4 Mayıs 1980'de Tito, Slovenya'nın Ljubljana kentinde 88 yaşında öldü. Ölümünden sonra, merkezi hükümet kontrolüne karşı artan bir kızgınlık vardı. Devlet tarafından yönetilen sosyalist ekonomi, komünist Doğu Avrupa'nın çoğunda olduğu gibi durgunlaşmaya devam etti. Bu iki olguyla daha da karmaşık hale geldi: Batı Avrupa'da bunalımlı bir ekonomi karşısında evlerine dönen Yugoslav misafir işçi kitlelerinin dönüşü; ve Yugoslavya, Soğuk Savaş sırasında ABD ve SSCB arasında bağlantısız bir ulus olarak sahip olduğu elverişli konumun sonunda. Ulusalcı talepler ve artan özerklik çağrıları Yugoslavya'nın çeşitli etnik grupları arasında büyüdü.
Milliyetçi politikacılar zorlu ekonomik zamanlar için suçlayacak günah keçileri ararken, kötüleşen ekonomik koşullar etnik gerilimlere yol açtı. Artan bir şekilde, bölgedeki diğer Sırp hakimiyeti gruplarının korkuları vardı. 1981 baharında Kosova'da Sırp yönetimi ile çok sayıda Kosovalı Arnavut arasında bağımsızlık değil, yedinci cumhuriyet statüsü talep eden çatışmalar meydana geldi. Bu durum kanlı ve şiddetli gösterilere yol açtı,
Şubat 1984'te Saraybosna şehri, uluslararası bir barış ve hoşgörü sembolü olan Kış Olimpiyatlarına başarıyla ev sahipliği yaptı. Mayıs 1986'da, bir gaz şirketinin eski yöneticisi olan Slobodan Miloseviç, Sırbistan komünist partisinin başkanı oldu ve Sırp aşırı milliyetçiliğini vurguladı. 28 Haziran 1989'daki Kosova Polje savaşının 600. yıldönümü, Miloseviç'e Sırp ulusuna verdiği desteği açıkça ifade etme ve Kosova üzerinde daha sıkı kontrol talep ederek saf Sırp şovenizmi sergileme fırsatı verdi. Mart 1989'da Voyvodina ve Kosova'nın özerk statüsü iptal edildi ve bu bölgeler, kolektif iradelerine karşı, yeniden Sırbistan'ın ayrılmaz bir parçası haline geldi. Tito'nun çok etnikli Yugoslavya'sının parçalanması sürüyordu.
... ve bir ulusun
1990'da Yugoslavya'da seçimler yapıldı. Sadece Karadağ ve Sırbistan'da komünist partiler kazanırken, diğer dört federal cumhuriyette milliyetçi partiler iktidara geldi. Milliyetçi zaferler birçok yönden Sırp gücünü artırma korkusuna karşı bir tepkiydi. Seçimlerden sonra Hırvatlar ve Slovenler birleşik Yugoslavya fikrini terk ettiler, FRY'den ayrıldılar ve Avrupa ülkeleri tarafından bağımsız devletler olarak tanındılar. Hırvatistan'ın yeni cumhurbaşkanı Franjo Tudjman, seçmenlere "tarihi sınırları içinde güçlü, demokratik ve bağımsız bir Hırvatistan" sözü verdi.

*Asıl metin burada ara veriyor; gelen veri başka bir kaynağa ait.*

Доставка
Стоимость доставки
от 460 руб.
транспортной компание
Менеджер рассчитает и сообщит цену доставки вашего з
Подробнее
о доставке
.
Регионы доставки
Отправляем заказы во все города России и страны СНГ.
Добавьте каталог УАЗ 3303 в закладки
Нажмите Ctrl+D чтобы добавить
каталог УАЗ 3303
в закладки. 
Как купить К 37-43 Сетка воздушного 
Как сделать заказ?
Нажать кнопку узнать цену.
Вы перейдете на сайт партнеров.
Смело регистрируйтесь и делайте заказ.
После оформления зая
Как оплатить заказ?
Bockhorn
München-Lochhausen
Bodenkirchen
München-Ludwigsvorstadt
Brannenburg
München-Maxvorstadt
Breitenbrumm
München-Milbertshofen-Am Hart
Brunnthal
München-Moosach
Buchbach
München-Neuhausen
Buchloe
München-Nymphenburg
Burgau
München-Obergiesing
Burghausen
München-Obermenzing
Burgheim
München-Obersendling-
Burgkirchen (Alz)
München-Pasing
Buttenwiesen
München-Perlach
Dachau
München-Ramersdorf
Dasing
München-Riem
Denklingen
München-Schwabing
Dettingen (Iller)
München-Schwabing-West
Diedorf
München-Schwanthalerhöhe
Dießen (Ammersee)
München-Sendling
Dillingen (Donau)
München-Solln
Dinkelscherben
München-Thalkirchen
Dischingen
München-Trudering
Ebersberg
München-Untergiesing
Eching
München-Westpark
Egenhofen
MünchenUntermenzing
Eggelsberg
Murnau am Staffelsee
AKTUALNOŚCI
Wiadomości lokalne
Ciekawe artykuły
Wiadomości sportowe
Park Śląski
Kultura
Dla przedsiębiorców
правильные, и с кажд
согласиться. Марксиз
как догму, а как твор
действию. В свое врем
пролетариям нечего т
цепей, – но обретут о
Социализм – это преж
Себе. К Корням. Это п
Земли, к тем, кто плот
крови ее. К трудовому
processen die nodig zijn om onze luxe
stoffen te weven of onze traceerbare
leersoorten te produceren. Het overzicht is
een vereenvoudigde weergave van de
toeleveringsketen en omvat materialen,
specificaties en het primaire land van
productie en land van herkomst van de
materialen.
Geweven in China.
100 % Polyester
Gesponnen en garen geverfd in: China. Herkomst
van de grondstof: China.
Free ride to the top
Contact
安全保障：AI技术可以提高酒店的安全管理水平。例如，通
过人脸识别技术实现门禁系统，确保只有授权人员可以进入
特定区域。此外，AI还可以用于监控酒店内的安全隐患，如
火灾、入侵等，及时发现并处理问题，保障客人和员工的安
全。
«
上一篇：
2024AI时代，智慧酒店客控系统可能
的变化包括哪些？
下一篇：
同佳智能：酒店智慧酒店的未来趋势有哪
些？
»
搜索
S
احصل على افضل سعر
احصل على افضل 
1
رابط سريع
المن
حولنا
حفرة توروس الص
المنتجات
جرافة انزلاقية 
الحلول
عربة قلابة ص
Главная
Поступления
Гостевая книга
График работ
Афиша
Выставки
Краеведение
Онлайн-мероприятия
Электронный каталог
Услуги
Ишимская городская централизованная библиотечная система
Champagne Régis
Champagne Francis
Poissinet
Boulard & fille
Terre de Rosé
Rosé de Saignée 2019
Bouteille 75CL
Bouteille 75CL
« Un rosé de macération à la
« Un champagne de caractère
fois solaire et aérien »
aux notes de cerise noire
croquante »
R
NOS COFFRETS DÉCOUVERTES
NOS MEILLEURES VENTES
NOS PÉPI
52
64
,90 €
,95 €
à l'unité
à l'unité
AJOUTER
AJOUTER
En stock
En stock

Bosna-Hersek, Slovenya ve Hırvatistan'ın liderliğini takip ederek 29 Şubat ve 1 Mart'ta bağımsızlık referandumu düzenledi. Referandum birçok Bosnalı Sırp tarafından boykot edildi. 2 Mart'ta referandum sonuçları açıklandığında ve halkların bağımsız bir Bosna-Hersek arzusu resmen açıklandığında, Sırp milis güçleri Saraybosna çevresinde mevziler kurdu. 6 Nisan'da BH, Avrupa Topluluğu tarafından bağımsız bir devlet olarak tanındı ve Sırp milis güçleri barışçıl göstericilerden oluşan bir kalabalığa ateş açtı. Paramiliter güçler Mart ve Nisan aylarında Bosna'nın dört bir yanındaki kasabaları bombalıyor ve ateş ediyordu. Saraybosna kuşatması ve Bosna-Hersek'teki savaş başlamıştı. Barış, üç buçuk yıldan fazla bir süre sonra Paris'te imzalanacak.